Now when we go along the line from left to right - we can immediately get the value of 3 consecutive cells: value & 7. To calculate the sum of these cells, let's make a lookup table for 8 possible combinations, and in order not to turn to a slow array even once, we stuff it into one number:
Now we can calculate the sum of 3 cells at once without additional appeals to the array:
sum = (0164624 >> ((value& 7)<<1)) & 3;
Similarly, we can calculate the sum on the top and bottom lines. To exclude the cell itself around which we count the sum - in the middle line we make & 5 instead of & 7. Thus, we obtained 3 sums from 3 rows without accessing the array.
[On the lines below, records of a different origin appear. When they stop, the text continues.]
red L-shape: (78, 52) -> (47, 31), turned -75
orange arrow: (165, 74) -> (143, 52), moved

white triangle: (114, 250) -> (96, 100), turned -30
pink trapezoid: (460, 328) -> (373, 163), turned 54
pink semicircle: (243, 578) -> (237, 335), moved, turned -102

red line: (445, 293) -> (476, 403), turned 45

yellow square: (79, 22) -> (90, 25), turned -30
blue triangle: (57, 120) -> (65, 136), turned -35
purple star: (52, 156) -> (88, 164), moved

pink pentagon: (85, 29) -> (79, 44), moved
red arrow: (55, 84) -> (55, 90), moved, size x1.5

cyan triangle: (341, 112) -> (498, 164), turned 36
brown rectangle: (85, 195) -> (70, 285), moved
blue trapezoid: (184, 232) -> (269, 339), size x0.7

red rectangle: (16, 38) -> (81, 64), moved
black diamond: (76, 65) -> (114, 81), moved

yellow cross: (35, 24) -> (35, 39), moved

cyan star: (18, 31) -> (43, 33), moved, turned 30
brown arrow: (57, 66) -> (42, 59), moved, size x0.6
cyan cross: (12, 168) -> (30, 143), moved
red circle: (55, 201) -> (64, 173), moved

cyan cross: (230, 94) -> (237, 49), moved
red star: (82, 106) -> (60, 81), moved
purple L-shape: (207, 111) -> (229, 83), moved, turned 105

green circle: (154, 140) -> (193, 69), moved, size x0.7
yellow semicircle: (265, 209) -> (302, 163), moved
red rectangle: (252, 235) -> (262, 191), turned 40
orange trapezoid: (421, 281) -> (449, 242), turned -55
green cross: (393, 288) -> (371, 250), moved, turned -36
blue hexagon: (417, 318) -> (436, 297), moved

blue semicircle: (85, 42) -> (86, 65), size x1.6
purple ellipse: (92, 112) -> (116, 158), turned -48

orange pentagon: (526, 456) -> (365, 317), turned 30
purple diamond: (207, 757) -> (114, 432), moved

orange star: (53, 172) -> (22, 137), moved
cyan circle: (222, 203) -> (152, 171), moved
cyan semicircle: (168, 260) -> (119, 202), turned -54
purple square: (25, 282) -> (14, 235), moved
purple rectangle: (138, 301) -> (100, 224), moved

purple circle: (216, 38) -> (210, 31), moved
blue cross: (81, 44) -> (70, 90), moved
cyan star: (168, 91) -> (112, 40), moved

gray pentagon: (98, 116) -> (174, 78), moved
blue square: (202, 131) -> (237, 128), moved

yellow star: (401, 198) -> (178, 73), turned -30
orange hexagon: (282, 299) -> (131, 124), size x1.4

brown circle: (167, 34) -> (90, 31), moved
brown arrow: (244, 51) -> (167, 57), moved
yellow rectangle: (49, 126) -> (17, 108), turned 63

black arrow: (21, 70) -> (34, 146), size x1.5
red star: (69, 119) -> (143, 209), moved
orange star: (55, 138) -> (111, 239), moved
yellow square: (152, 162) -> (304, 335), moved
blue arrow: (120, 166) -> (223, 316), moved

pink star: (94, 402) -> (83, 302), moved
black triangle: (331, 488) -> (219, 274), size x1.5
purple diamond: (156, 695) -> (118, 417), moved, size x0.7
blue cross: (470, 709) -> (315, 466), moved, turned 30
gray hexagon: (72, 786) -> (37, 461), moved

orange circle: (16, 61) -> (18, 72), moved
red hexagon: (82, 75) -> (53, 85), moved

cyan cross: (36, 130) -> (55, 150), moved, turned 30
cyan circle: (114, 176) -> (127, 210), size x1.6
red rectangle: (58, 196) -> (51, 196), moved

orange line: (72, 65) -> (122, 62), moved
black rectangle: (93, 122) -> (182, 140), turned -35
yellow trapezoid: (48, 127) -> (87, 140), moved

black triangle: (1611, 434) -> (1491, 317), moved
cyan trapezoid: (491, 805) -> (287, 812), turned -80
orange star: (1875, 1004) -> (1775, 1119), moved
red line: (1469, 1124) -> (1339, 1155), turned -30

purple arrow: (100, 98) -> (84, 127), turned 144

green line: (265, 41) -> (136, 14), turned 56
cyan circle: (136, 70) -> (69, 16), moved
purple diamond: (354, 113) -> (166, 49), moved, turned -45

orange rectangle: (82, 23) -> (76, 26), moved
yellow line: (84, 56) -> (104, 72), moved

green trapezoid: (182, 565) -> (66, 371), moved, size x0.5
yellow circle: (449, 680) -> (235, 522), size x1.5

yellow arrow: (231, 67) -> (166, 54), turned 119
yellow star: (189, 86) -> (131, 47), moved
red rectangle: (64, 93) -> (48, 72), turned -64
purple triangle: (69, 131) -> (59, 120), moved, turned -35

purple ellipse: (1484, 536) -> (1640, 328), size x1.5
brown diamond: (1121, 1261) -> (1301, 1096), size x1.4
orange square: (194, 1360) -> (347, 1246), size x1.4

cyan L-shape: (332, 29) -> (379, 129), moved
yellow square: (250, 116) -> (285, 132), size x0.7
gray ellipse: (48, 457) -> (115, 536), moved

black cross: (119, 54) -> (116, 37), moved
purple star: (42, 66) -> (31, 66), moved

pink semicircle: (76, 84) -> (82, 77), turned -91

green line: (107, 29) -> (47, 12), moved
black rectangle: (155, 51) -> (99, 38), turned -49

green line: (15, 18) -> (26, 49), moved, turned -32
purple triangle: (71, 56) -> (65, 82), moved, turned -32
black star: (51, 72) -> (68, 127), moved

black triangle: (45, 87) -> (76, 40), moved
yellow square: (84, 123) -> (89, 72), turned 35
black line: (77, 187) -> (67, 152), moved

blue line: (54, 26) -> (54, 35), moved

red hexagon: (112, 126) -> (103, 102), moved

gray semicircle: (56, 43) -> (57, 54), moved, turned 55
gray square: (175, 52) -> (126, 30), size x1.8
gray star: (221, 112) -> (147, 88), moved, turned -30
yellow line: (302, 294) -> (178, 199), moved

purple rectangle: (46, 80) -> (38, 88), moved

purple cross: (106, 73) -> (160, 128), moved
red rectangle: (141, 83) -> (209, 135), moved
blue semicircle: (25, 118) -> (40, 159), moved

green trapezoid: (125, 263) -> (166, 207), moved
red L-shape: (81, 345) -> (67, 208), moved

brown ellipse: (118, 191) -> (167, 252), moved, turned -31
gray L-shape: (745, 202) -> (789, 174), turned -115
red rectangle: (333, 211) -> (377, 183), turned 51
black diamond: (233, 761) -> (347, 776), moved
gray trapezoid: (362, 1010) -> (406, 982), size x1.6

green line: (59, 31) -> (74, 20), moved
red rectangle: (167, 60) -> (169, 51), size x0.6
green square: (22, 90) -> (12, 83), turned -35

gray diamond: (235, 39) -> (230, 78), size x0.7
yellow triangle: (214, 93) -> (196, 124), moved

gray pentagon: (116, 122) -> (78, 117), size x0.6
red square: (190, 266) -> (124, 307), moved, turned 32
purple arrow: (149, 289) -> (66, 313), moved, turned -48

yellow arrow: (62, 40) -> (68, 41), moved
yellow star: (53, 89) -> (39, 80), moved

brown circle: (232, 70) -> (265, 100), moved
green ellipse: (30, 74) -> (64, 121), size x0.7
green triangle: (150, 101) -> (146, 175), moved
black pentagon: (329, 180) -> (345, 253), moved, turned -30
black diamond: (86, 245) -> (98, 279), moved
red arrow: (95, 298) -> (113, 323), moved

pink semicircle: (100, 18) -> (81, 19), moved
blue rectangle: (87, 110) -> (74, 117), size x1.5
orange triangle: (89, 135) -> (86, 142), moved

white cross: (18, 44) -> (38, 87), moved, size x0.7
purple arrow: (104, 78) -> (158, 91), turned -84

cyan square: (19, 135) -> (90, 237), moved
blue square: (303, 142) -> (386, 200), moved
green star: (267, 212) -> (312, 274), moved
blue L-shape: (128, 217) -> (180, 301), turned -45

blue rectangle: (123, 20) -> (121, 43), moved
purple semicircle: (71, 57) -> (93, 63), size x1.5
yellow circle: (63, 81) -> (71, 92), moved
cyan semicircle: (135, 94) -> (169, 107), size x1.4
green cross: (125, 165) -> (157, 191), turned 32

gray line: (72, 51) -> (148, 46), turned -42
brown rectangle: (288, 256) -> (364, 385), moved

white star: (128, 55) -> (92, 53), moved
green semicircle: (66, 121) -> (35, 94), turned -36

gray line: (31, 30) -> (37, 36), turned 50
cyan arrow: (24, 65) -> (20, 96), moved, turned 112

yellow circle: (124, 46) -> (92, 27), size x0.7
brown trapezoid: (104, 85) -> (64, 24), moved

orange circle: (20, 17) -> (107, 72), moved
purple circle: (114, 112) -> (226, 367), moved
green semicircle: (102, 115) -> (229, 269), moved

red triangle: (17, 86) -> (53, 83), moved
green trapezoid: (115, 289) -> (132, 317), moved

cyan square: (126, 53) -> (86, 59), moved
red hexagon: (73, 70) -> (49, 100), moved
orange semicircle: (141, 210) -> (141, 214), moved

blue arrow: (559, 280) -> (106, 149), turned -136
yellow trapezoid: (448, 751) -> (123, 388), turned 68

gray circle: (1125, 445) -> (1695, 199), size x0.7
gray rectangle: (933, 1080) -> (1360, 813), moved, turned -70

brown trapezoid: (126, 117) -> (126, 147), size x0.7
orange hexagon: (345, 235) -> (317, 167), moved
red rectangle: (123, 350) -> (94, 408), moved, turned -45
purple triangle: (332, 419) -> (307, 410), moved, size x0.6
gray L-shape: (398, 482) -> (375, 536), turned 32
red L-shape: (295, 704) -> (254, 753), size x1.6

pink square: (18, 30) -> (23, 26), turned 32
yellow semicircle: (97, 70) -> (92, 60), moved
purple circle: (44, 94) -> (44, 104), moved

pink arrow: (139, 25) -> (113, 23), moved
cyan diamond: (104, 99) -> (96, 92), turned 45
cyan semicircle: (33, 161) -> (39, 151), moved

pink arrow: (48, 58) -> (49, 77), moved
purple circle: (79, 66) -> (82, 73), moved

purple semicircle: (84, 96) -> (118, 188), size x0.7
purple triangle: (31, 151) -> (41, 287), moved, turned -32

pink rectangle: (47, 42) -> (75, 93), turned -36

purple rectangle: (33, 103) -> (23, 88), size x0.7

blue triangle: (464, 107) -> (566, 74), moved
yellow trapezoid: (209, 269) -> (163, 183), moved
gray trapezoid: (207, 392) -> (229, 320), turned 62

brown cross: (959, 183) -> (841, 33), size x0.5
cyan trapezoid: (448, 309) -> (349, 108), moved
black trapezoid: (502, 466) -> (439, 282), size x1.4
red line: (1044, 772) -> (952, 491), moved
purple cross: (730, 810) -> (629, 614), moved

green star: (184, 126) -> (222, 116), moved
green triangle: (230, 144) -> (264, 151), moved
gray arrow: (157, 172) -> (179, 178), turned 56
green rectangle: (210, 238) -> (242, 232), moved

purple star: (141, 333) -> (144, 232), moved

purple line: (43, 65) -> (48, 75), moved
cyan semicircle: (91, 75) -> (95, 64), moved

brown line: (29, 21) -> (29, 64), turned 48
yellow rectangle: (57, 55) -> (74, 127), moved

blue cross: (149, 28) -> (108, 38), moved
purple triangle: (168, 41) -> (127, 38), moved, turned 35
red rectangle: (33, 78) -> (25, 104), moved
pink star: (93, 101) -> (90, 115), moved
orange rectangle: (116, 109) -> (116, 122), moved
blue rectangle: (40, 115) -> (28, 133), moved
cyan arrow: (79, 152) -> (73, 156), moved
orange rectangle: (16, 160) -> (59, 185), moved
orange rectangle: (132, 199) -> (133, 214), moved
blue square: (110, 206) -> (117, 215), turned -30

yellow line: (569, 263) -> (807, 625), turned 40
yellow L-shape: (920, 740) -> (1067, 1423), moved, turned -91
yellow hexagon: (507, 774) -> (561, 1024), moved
Next, we need to get a new cell state - again we will make the lookup table, 3 bits will go to the sum (maximum 8), 1 bit to the old state:
state_lookup = 0340;
Now we can get a new state of a cell without branches:
(0340 >>> ((sum<<1) | (v2&1)))&1
It remains only to think how all 32 cells can be calculated - for this we need to have access in addition to one cell to the left and to the right. We will have to break the work into 2 parts, 16 cells each, and load additionally at least on the 1st cell to the left and to the right (here we will need an unsigned right shift so as not to get extra units in the higher digits when the negative numbers are shifted). After calculating both 16-cell halves, the finished 32-bit number is written to the array, and the changed cells need to be drawn.
Born cells we can get like:
need_draw = (new_state ^ data[readpage][y ][x]) & new_state;
And the dead:
need_draw = (new_state ^ data[readpage][y ][x]) & ~new_state;
If need_draw == 0, then you do not need to draw anything; otherwise, we run over 32 bits and draw the necessary changes.
The final code is visible in View Source, I will not clutter it here.
I can also note that happy native application writers may have a lookup table of 512 single-bit values ​​— getting the new state from the 9-bit old environment directly. The lookup table would take 64 bytes, and it would fit into the L1 cache line ... Ah, dreams, dreams ...
results
The final speed suits me completely, even on older computers there is a certain performance margin (the animation code tries to draw no more than 30 frames per second).
Browser | FPS with drawing | FPS without drawing |
Firefox 12 | 473 | 1545 |
IE 9 | 209 | 451 |
Chrome 19 | 274 | 1210 |
Remarkably, when you disable hardware acceleration in Firefox, the speed with rendering drops by ~ 1.5 times. But in general, I am glad that FireFox pulled up to the performance bar set by Chrome.
You can test yourself here:
with drawing ,
without drawing .
The result in the finished form
can be seen here . By the way, if you see any shoals on my site on the site, feel free to write about it at
3@14.by , I'd rather know about them from you ...
There are ideas for further optimization and about life in general - in the comments!